* Activity
Search the entries for lines that contain the word "Check", and report each one found.

* Structured page parsing data
++++++
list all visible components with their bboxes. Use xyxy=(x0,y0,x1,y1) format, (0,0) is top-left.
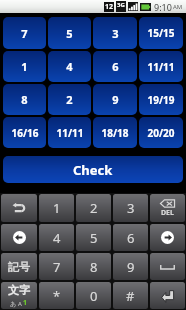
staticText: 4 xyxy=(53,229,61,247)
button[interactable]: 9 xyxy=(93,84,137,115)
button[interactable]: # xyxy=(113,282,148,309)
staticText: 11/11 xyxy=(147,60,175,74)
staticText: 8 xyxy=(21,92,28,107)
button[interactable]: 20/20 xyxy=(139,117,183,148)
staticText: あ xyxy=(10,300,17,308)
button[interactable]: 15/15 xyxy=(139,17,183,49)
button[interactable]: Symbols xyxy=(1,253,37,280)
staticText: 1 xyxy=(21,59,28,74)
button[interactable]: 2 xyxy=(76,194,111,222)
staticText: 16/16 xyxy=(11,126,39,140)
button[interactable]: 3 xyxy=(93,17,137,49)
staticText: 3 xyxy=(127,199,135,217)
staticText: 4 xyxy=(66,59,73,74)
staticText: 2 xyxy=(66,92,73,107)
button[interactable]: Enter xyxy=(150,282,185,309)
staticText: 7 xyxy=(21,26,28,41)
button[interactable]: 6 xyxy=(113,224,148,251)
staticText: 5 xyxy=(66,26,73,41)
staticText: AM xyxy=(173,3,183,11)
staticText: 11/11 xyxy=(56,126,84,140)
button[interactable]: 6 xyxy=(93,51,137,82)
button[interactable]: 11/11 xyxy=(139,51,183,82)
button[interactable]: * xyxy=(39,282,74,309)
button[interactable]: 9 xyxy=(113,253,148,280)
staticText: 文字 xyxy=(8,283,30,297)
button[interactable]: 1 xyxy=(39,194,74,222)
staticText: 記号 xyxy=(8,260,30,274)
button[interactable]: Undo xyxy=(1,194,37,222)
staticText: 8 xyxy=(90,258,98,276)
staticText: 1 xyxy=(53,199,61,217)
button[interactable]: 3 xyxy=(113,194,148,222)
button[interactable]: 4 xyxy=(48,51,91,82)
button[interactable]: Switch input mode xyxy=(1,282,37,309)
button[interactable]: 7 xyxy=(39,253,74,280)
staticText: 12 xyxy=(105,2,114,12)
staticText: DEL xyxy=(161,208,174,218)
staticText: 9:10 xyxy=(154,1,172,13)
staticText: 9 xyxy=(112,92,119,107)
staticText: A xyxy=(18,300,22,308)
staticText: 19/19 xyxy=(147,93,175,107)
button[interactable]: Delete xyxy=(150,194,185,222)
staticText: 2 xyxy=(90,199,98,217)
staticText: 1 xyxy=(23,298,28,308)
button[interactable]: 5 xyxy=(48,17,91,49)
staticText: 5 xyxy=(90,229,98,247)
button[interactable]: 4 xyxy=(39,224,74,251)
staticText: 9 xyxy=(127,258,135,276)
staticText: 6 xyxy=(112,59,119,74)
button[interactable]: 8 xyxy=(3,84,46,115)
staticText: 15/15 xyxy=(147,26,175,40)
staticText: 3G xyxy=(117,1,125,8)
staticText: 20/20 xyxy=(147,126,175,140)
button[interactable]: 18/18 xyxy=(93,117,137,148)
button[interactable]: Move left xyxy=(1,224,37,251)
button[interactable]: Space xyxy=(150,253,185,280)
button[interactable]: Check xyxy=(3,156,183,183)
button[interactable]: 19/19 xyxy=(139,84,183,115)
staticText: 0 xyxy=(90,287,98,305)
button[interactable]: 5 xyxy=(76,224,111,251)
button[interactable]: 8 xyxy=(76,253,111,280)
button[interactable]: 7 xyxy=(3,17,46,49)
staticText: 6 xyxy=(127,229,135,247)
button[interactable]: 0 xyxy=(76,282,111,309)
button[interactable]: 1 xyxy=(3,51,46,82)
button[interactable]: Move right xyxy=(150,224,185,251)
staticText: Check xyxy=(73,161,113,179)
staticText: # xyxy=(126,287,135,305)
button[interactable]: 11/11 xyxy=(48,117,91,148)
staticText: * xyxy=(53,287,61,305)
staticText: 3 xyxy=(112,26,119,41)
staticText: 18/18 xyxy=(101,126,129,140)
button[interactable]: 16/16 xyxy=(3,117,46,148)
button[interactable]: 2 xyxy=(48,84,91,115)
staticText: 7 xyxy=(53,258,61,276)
++++++
* Task solution
button[interactable]: Check xyxy=(3,156,183,183)
staticText: Check xyxy=(73,161,113,179)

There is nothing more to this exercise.